- _Task data_
━━━━━━━━━━━━━━━━━━━━━━━━━━━━━━

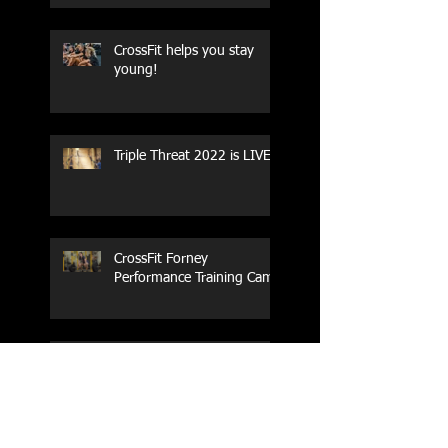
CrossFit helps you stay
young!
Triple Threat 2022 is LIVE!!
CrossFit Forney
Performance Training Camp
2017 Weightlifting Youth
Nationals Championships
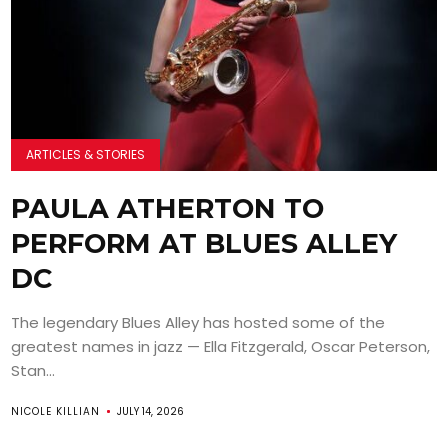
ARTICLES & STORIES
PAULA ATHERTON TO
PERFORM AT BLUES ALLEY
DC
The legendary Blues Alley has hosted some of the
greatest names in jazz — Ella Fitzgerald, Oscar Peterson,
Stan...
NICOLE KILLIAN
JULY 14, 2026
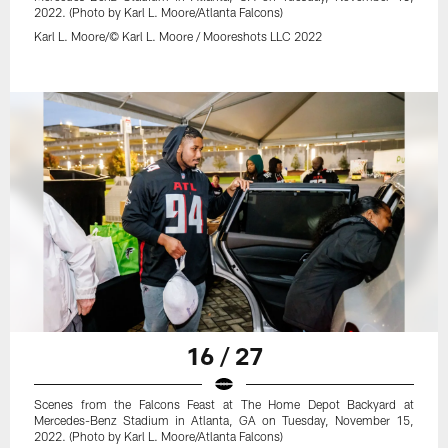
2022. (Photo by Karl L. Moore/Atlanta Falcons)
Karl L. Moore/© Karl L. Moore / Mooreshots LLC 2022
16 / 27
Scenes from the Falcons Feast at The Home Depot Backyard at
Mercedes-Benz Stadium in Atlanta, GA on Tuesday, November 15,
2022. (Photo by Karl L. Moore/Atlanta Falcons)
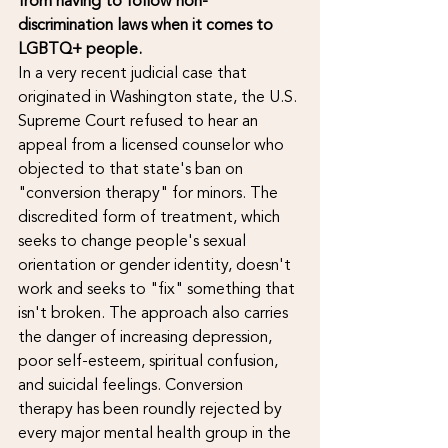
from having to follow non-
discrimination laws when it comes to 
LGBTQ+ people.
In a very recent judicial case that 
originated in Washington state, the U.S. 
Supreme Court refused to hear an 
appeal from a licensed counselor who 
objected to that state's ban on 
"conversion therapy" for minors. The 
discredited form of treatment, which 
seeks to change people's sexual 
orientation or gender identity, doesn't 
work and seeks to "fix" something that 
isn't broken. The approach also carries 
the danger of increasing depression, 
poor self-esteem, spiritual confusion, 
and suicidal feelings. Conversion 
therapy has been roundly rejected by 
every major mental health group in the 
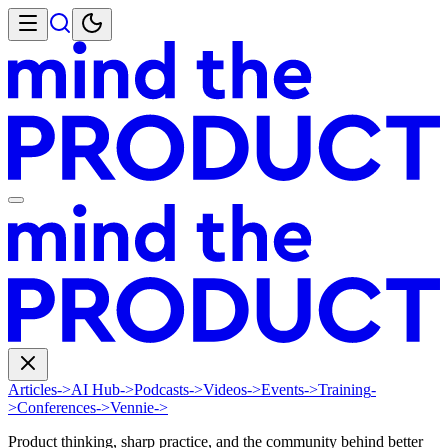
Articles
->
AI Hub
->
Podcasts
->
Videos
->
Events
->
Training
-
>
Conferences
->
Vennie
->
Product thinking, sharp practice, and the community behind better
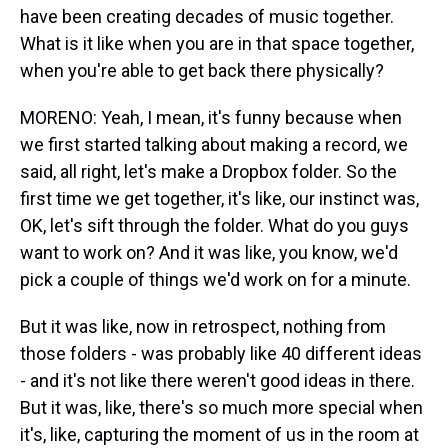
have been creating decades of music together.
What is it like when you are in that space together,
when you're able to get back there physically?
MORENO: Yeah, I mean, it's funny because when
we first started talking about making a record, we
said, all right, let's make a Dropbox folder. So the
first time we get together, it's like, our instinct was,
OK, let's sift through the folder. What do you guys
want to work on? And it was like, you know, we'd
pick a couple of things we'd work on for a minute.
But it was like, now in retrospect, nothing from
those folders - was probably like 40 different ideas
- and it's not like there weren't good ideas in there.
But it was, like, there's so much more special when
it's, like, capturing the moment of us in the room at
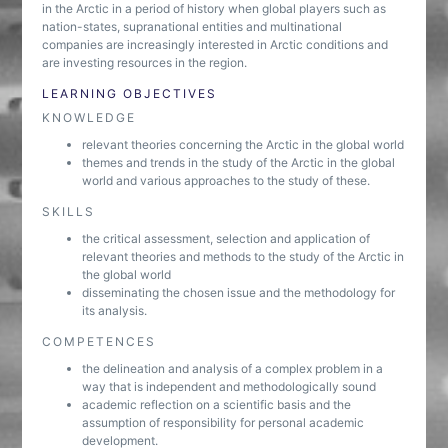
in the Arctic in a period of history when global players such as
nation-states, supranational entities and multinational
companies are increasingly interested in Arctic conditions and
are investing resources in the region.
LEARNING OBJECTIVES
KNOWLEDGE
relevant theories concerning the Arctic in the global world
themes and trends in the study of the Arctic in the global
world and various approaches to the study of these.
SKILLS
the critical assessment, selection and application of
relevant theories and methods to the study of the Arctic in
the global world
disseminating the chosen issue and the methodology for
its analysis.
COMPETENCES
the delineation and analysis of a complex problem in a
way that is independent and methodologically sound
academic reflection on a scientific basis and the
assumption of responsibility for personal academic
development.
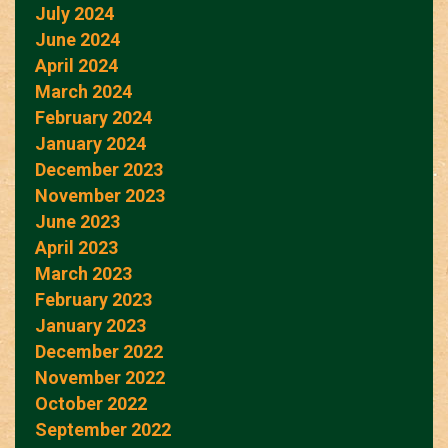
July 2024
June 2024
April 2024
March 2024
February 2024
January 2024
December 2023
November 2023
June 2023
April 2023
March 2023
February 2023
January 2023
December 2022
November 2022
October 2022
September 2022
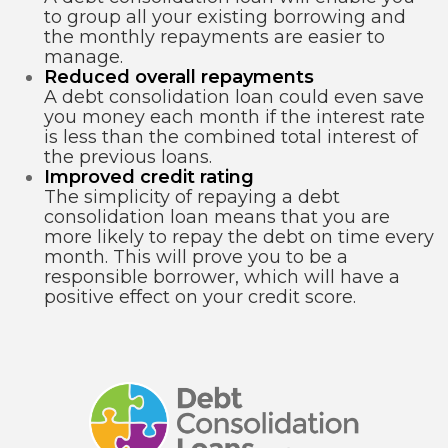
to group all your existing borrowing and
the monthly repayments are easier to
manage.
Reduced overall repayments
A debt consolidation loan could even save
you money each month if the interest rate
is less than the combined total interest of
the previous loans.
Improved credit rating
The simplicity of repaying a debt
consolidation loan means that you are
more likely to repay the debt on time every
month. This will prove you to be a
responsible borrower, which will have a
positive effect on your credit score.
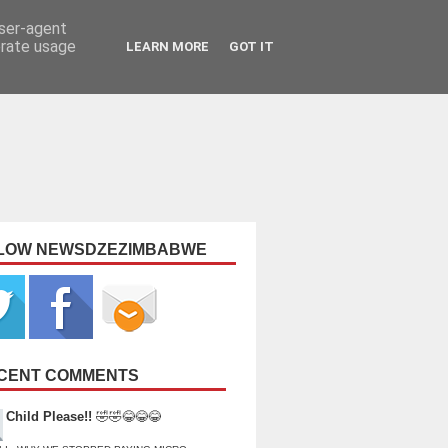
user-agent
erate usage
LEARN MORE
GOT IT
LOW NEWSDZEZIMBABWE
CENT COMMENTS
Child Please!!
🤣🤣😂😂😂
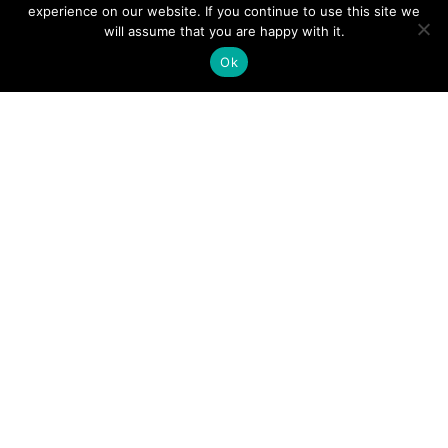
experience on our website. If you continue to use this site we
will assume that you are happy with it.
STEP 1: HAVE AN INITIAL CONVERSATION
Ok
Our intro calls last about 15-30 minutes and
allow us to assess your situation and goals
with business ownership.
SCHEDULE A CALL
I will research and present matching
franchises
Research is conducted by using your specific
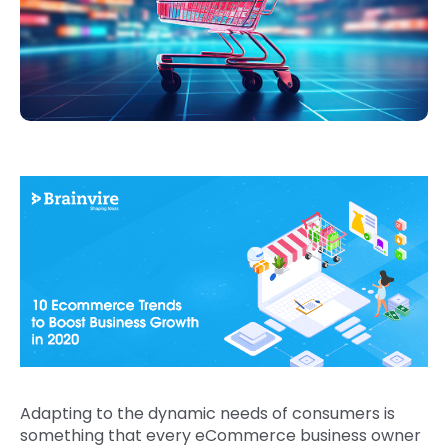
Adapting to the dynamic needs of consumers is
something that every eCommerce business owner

━━━━━━━━━━━━━━━━━━━━━━━━━━━━━━

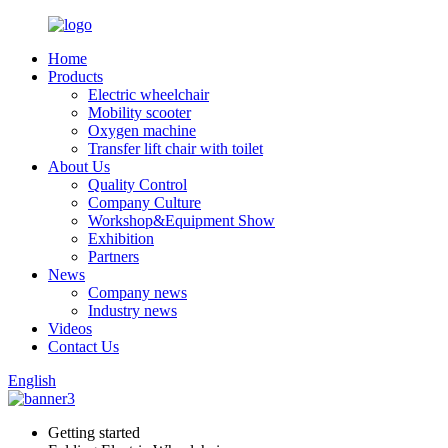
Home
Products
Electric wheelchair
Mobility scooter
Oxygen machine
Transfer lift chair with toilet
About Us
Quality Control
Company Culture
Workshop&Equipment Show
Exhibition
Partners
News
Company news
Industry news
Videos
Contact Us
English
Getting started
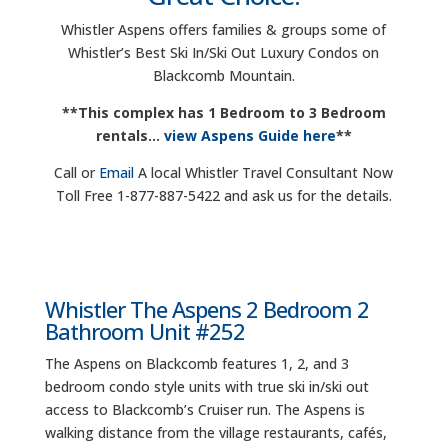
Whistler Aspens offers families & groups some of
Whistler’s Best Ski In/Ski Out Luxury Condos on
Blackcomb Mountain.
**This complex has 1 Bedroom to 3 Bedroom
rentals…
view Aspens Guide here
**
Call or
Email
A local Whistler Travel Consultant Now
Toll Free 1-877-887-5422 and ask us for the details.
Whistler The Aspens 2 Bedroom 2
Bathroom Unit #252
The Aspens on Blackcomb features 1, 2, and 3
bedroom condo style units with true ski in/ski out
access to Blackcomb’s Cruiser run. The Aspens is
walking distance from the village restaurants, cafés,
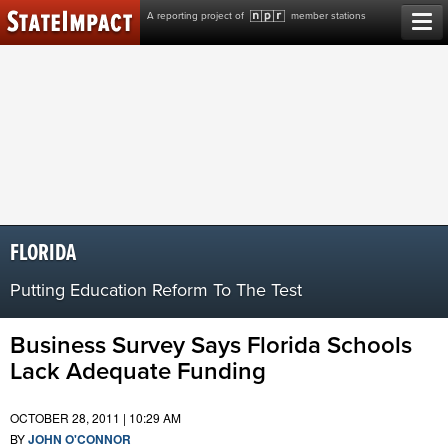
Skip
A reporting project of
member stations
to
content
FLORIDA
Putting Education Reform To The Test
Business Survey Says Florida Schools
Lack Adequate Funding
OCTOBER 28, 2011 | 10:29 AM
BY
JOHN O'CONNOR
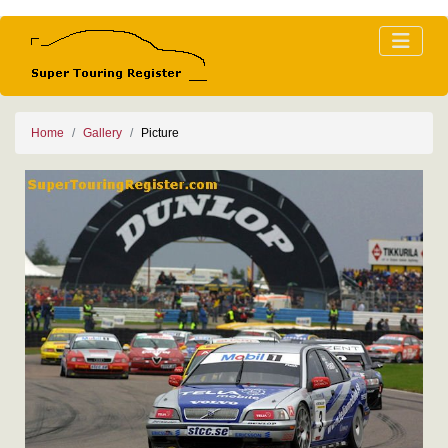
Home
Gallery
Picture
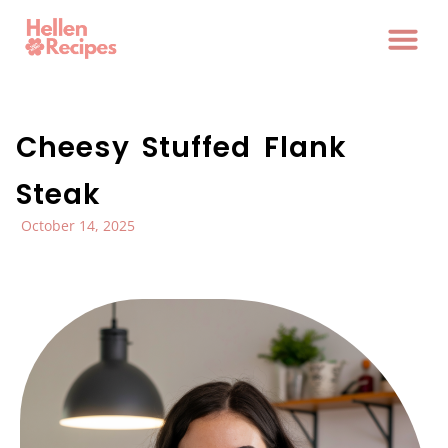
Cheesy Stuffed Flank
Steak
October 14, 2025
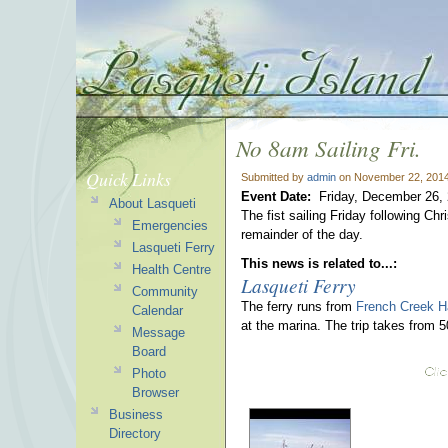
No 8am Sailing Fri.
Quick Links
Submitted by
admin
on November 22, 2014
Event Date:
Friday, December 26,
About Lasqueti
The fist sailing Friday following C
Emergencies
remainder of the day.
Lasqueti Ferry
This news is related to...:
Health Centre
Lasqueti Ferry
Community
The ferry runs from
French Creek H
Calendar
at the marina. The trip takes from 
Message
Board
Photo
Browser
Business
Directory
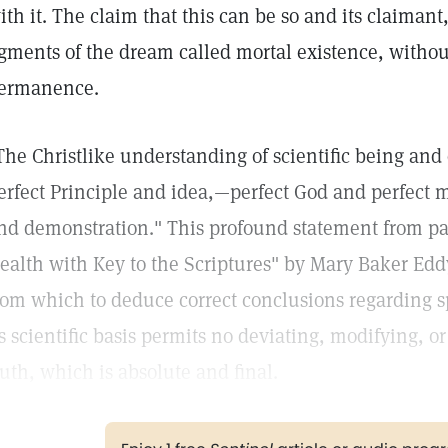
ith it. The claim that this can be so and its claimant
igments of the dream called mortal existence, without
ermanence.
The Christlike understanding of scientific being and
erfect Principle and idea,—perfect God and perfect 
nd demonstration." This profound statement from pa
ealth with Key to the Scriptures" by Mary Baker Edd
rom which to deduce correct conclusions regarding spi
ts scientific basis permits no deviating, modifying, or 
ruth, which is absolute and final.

━━━━━━━━━━━━━━━━━━━━━━━━━━━━━━

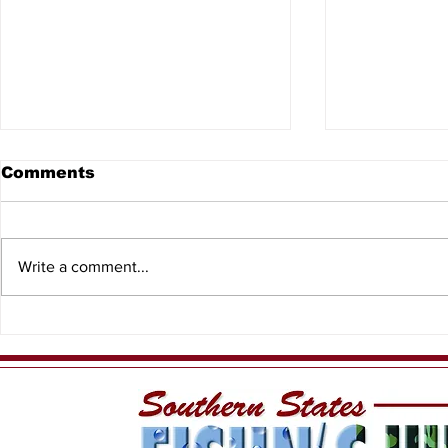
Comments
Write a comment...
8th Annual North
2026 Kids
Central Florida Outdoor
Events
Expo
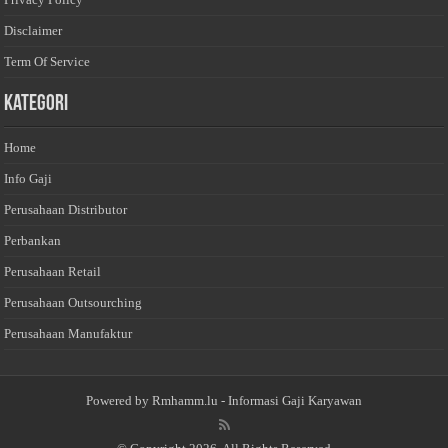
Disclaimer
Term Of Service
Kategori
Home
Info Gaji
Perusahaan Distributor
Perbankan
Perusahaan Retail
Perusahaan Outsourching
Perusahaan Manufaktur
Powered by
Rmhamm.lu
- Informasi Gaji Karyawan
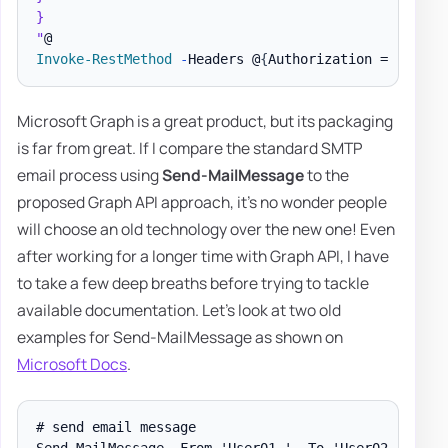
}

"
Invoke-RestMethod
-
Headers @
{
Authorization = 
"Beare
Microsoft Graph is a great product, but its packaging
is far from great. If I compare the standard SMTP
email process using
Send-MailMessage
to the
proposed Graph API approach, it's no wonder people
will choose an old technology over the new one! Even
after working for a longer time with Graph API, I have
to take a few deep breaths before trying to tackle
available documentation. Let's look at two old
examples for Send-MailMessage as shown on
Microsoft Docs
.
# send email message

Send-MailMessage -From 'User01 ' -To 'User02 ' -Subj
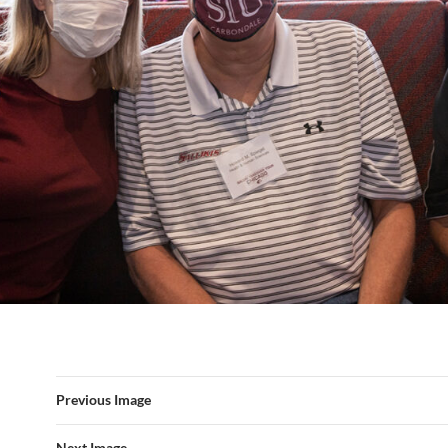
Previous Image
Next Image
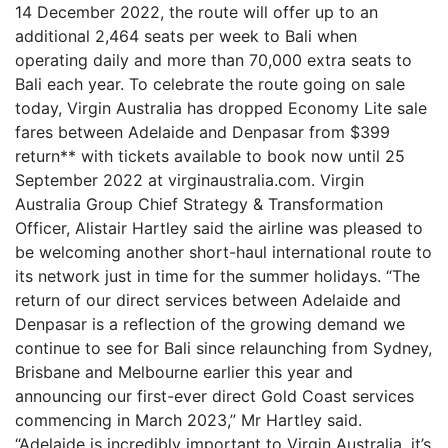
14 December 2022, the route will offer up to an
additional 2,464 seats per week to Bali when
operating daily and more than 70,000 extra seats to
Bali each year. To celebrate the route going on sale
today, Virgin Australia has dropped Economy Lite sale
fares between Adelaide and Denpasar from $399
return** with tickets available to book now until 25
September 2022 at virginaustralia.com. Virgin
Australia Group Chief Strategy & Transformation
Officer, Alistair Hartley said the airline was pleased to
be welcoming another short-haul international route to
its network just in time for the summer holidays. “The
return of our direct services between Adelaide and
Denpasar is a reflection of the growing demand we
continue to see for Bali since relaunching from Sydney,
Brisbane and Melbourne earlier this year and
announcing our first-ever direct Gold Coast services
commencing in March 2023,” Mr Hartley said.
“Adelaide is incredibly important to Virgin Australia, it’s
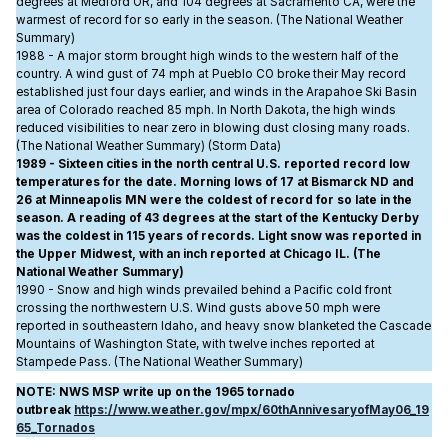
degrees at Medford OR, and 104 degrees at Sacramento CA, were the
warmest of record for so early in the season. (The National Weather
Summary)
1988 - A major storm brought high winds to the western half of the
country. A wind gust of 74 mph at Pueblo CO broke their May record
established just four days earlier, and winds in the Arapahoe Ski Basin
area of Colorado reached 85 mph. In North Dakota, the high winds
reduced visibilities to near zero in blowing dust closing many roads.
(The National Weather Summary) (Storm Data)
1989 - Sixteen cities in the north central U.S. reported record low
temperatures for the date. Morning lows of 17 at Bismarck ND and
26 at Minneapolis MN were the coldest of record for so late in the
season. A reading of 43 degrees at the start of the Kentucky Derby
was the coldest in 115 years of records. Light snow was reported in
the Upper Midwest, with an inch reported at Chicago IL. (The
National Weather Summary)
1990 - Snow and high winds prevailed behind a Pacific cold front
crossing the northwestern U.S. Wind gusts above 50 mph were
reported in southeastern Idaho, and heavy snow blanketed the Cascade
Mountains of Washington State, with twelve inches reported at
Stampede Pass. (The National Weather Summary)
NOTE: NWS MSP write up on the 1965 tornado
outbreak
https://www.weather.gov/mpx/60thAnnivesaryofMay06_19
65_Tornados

━━━━━━━━━━━━━━━━━━━━━━━━━━━━━━

- _Work request_
Each line above that contains "just" must be copied out.

- _Response to this exercise_
its network just in time for the summer holidays. “The
established just four days earlier, and winds in the Arapahoe Ski Basin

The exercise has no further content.